▸ TASK
Below are records with pictures in them. Transcribe everything from the line containing "For every named target in this 509×720" down to the line containing "call (315, 873)", exactly, and leave the pictures behind.
..........
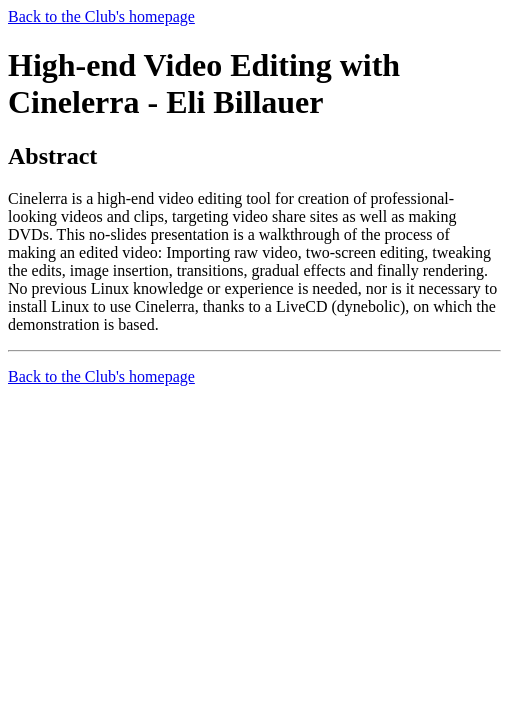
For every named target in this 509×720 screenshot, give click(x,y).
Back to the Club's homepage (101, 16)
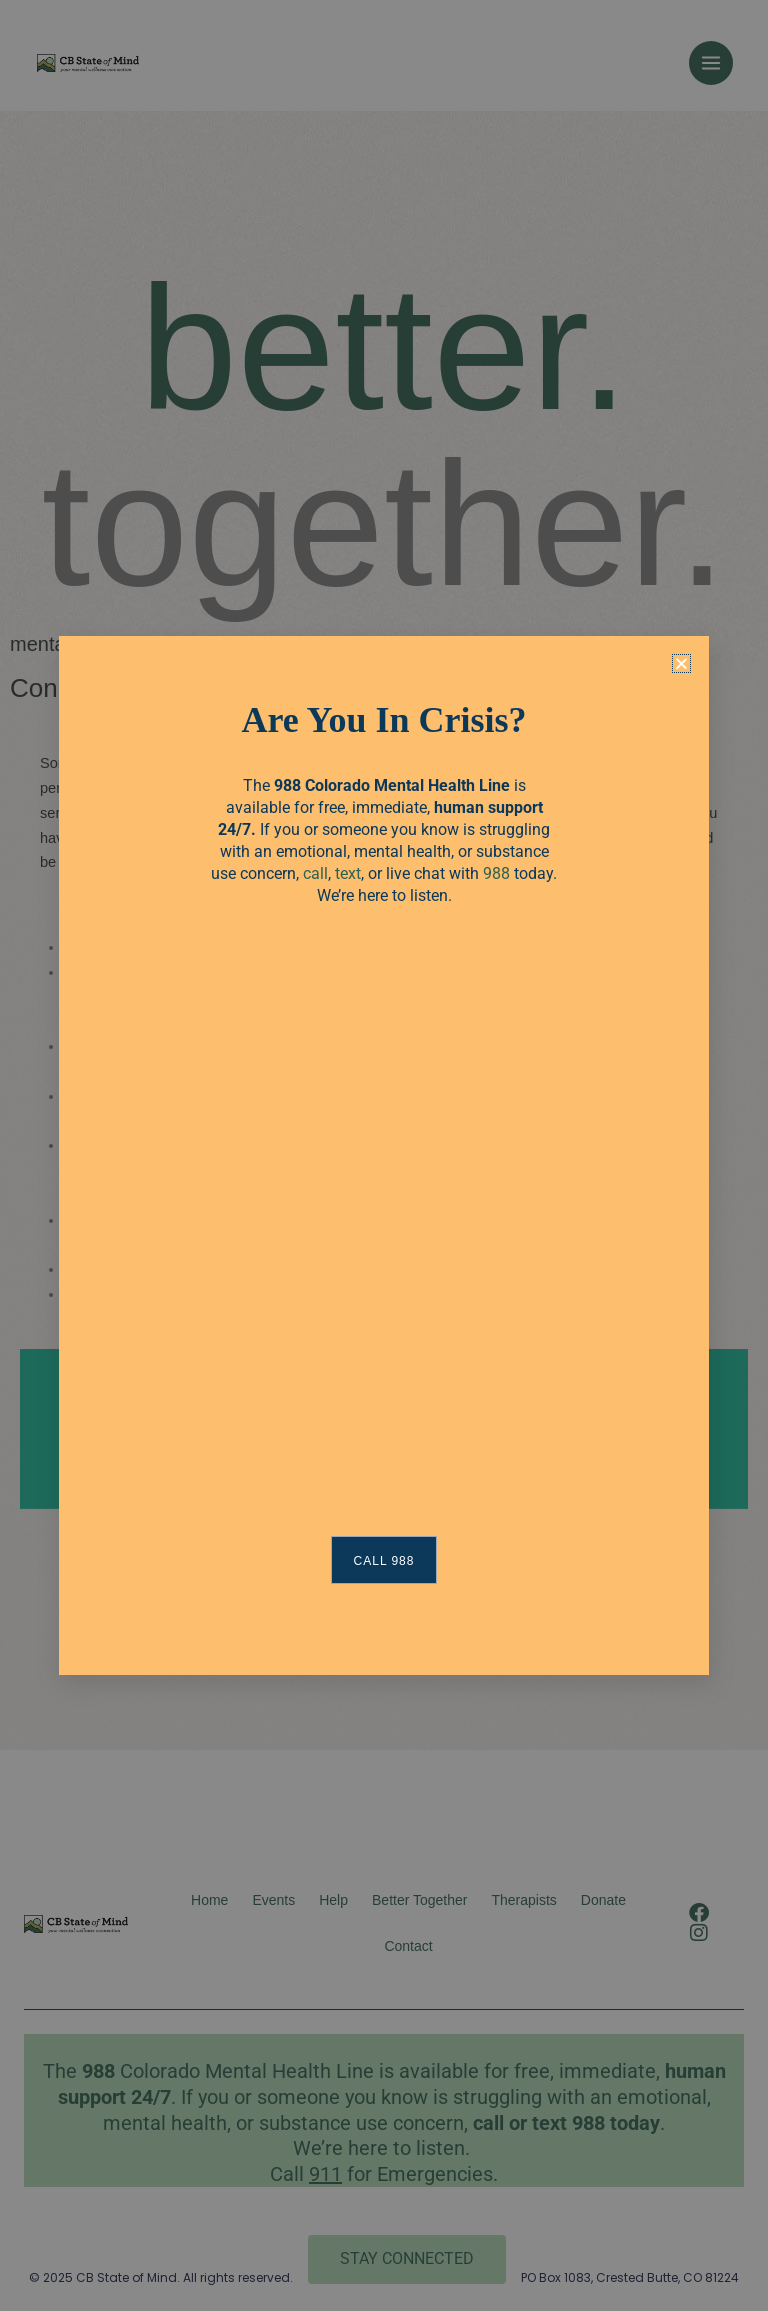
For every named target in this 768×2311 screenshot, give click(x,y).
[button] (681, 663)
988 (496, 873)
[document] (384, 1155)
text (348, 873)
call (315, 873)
..........
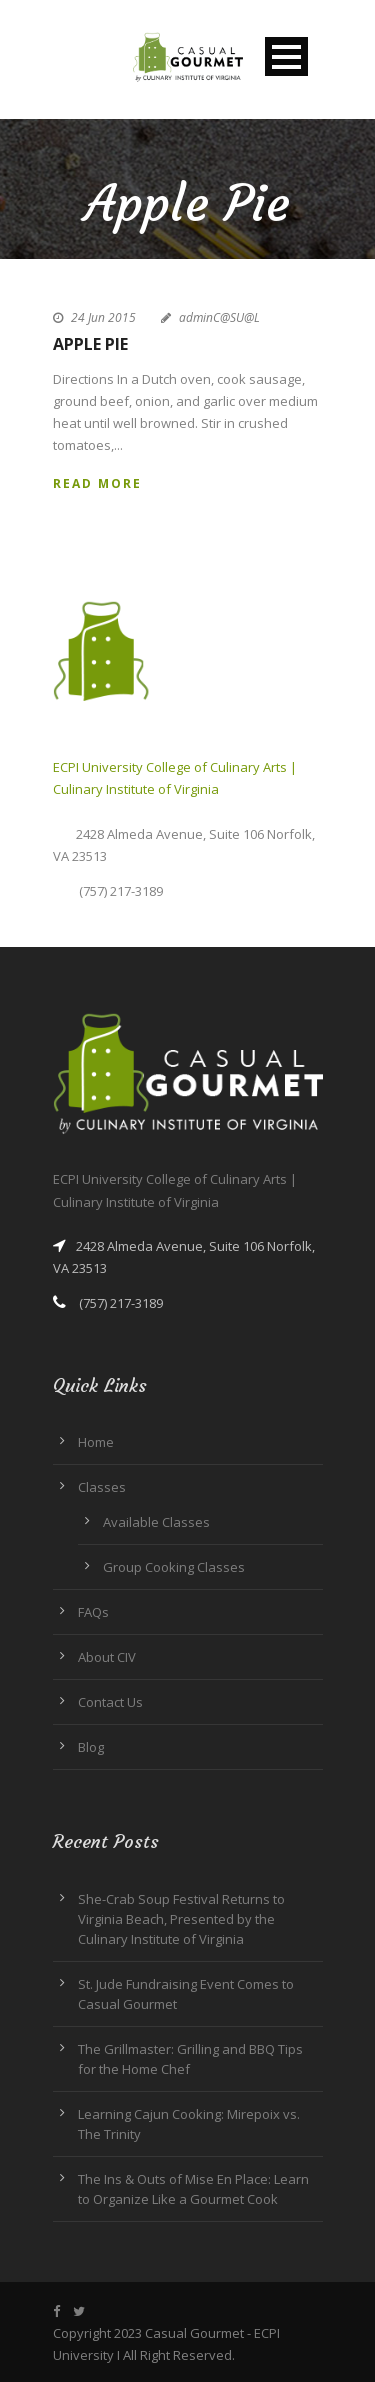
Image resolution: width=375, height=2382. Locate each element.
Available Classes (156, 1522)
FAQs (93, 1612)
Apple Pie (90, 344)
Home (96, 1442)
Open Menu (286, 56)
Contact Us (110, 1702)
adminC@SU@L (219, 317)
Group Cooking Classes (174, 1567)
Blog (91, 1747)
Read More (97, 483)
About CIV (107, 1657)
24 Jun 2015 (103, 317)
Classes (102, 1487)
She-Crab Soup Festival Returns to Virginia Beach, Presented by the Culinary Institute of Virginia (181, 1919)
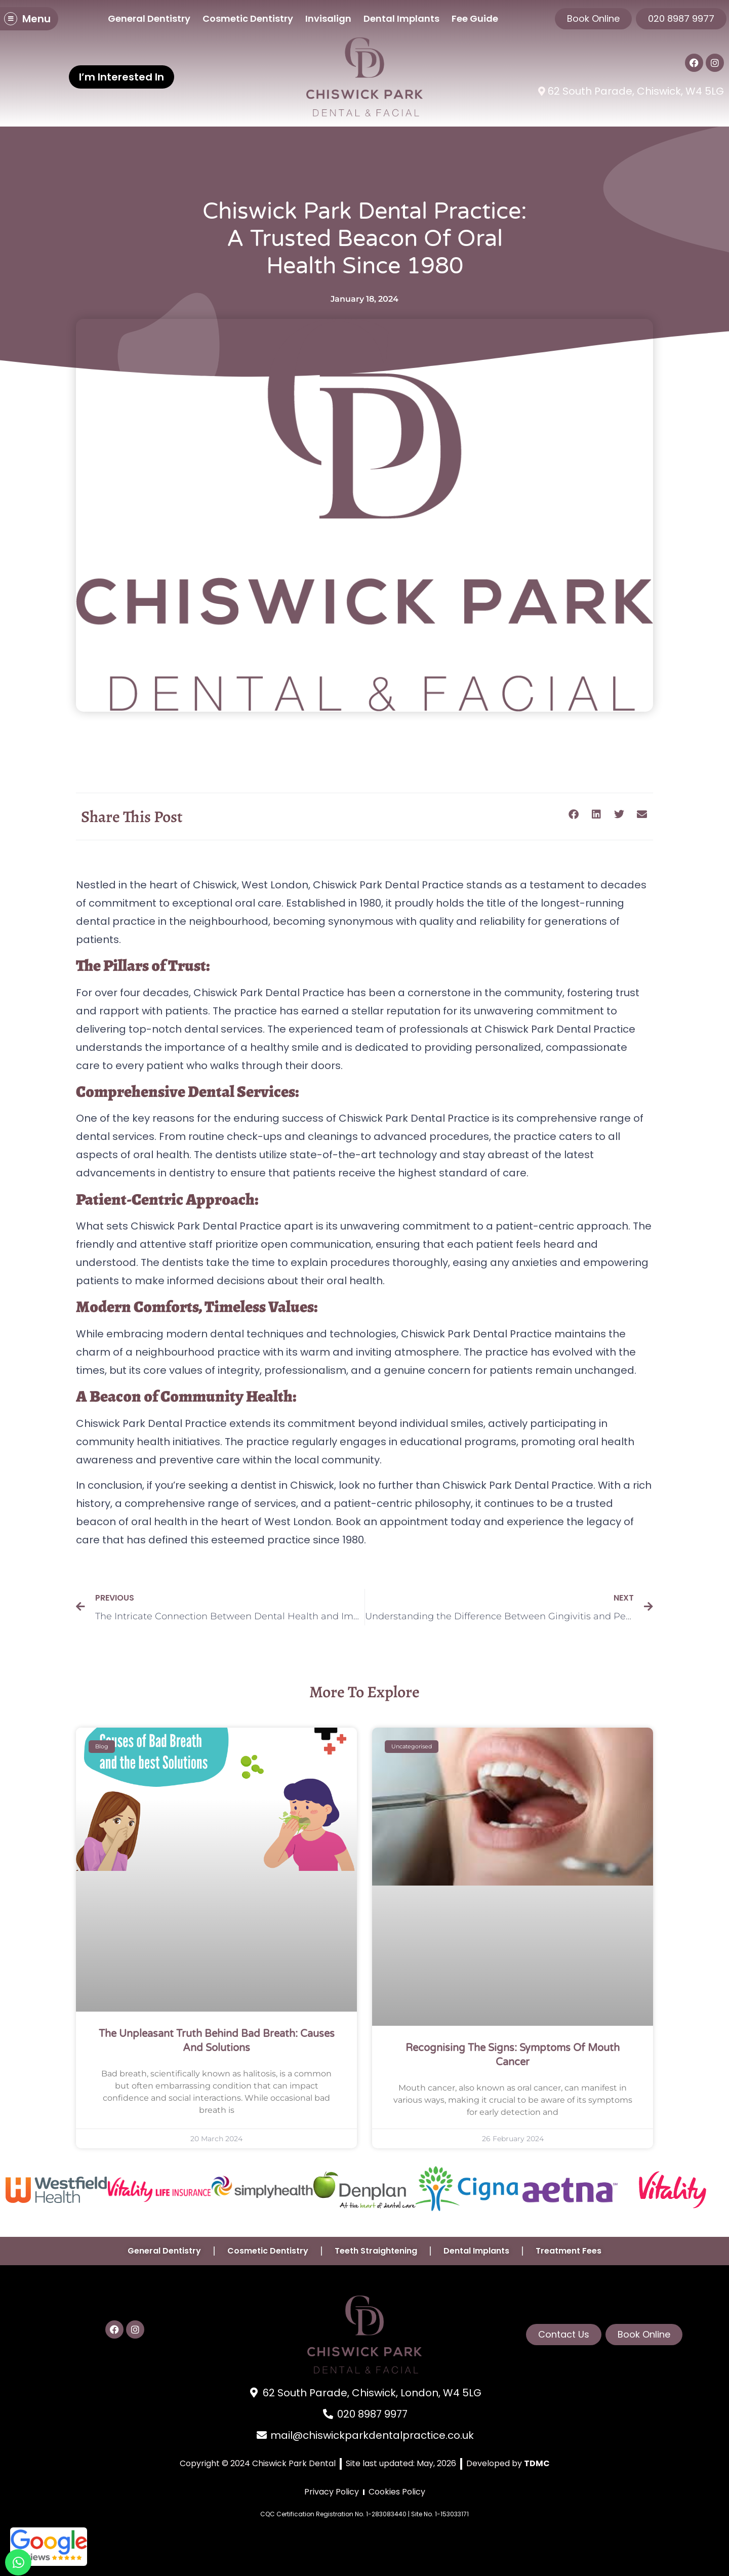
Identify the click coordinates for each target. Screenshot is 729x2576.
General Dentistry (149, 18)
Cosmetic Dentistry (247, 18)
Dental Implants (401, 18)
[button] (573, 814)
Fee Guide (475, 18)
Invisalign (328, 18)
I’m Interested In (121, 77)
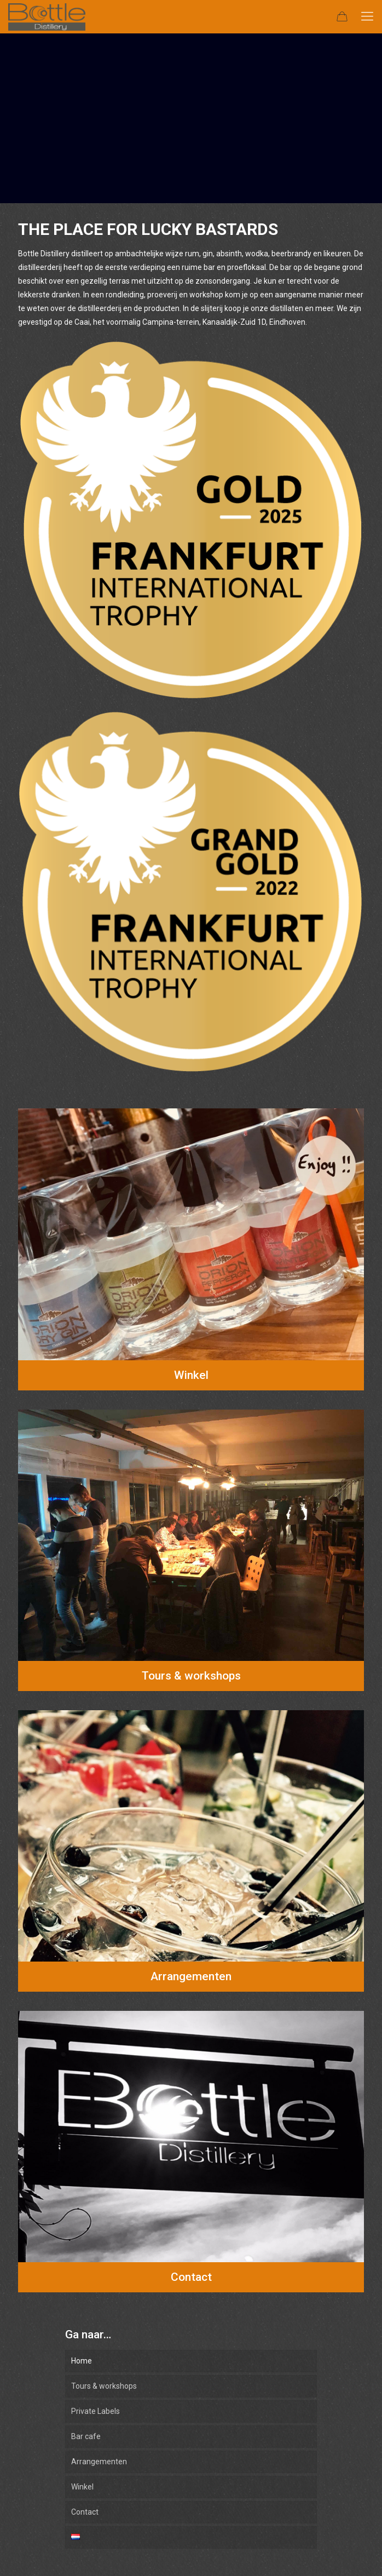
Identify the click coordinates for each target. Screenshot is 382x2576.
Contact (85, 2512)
..........
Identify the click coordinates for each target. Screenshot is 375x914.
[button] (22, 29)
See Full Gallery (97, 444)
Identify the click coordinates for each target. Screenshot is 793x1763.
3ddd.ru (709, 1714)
..........
▸ SOLUTION BELOW
For every named target in this 509×720 screenshot, give click(x,y).
Back to the Club's homepage (101, 16)
For every named target in this 768×2311 screenshot, give click(x,y).
[button] (681, 663)
988 (496, 873)
[document] (384, 1155)
text (348, 873)
call (315, 873)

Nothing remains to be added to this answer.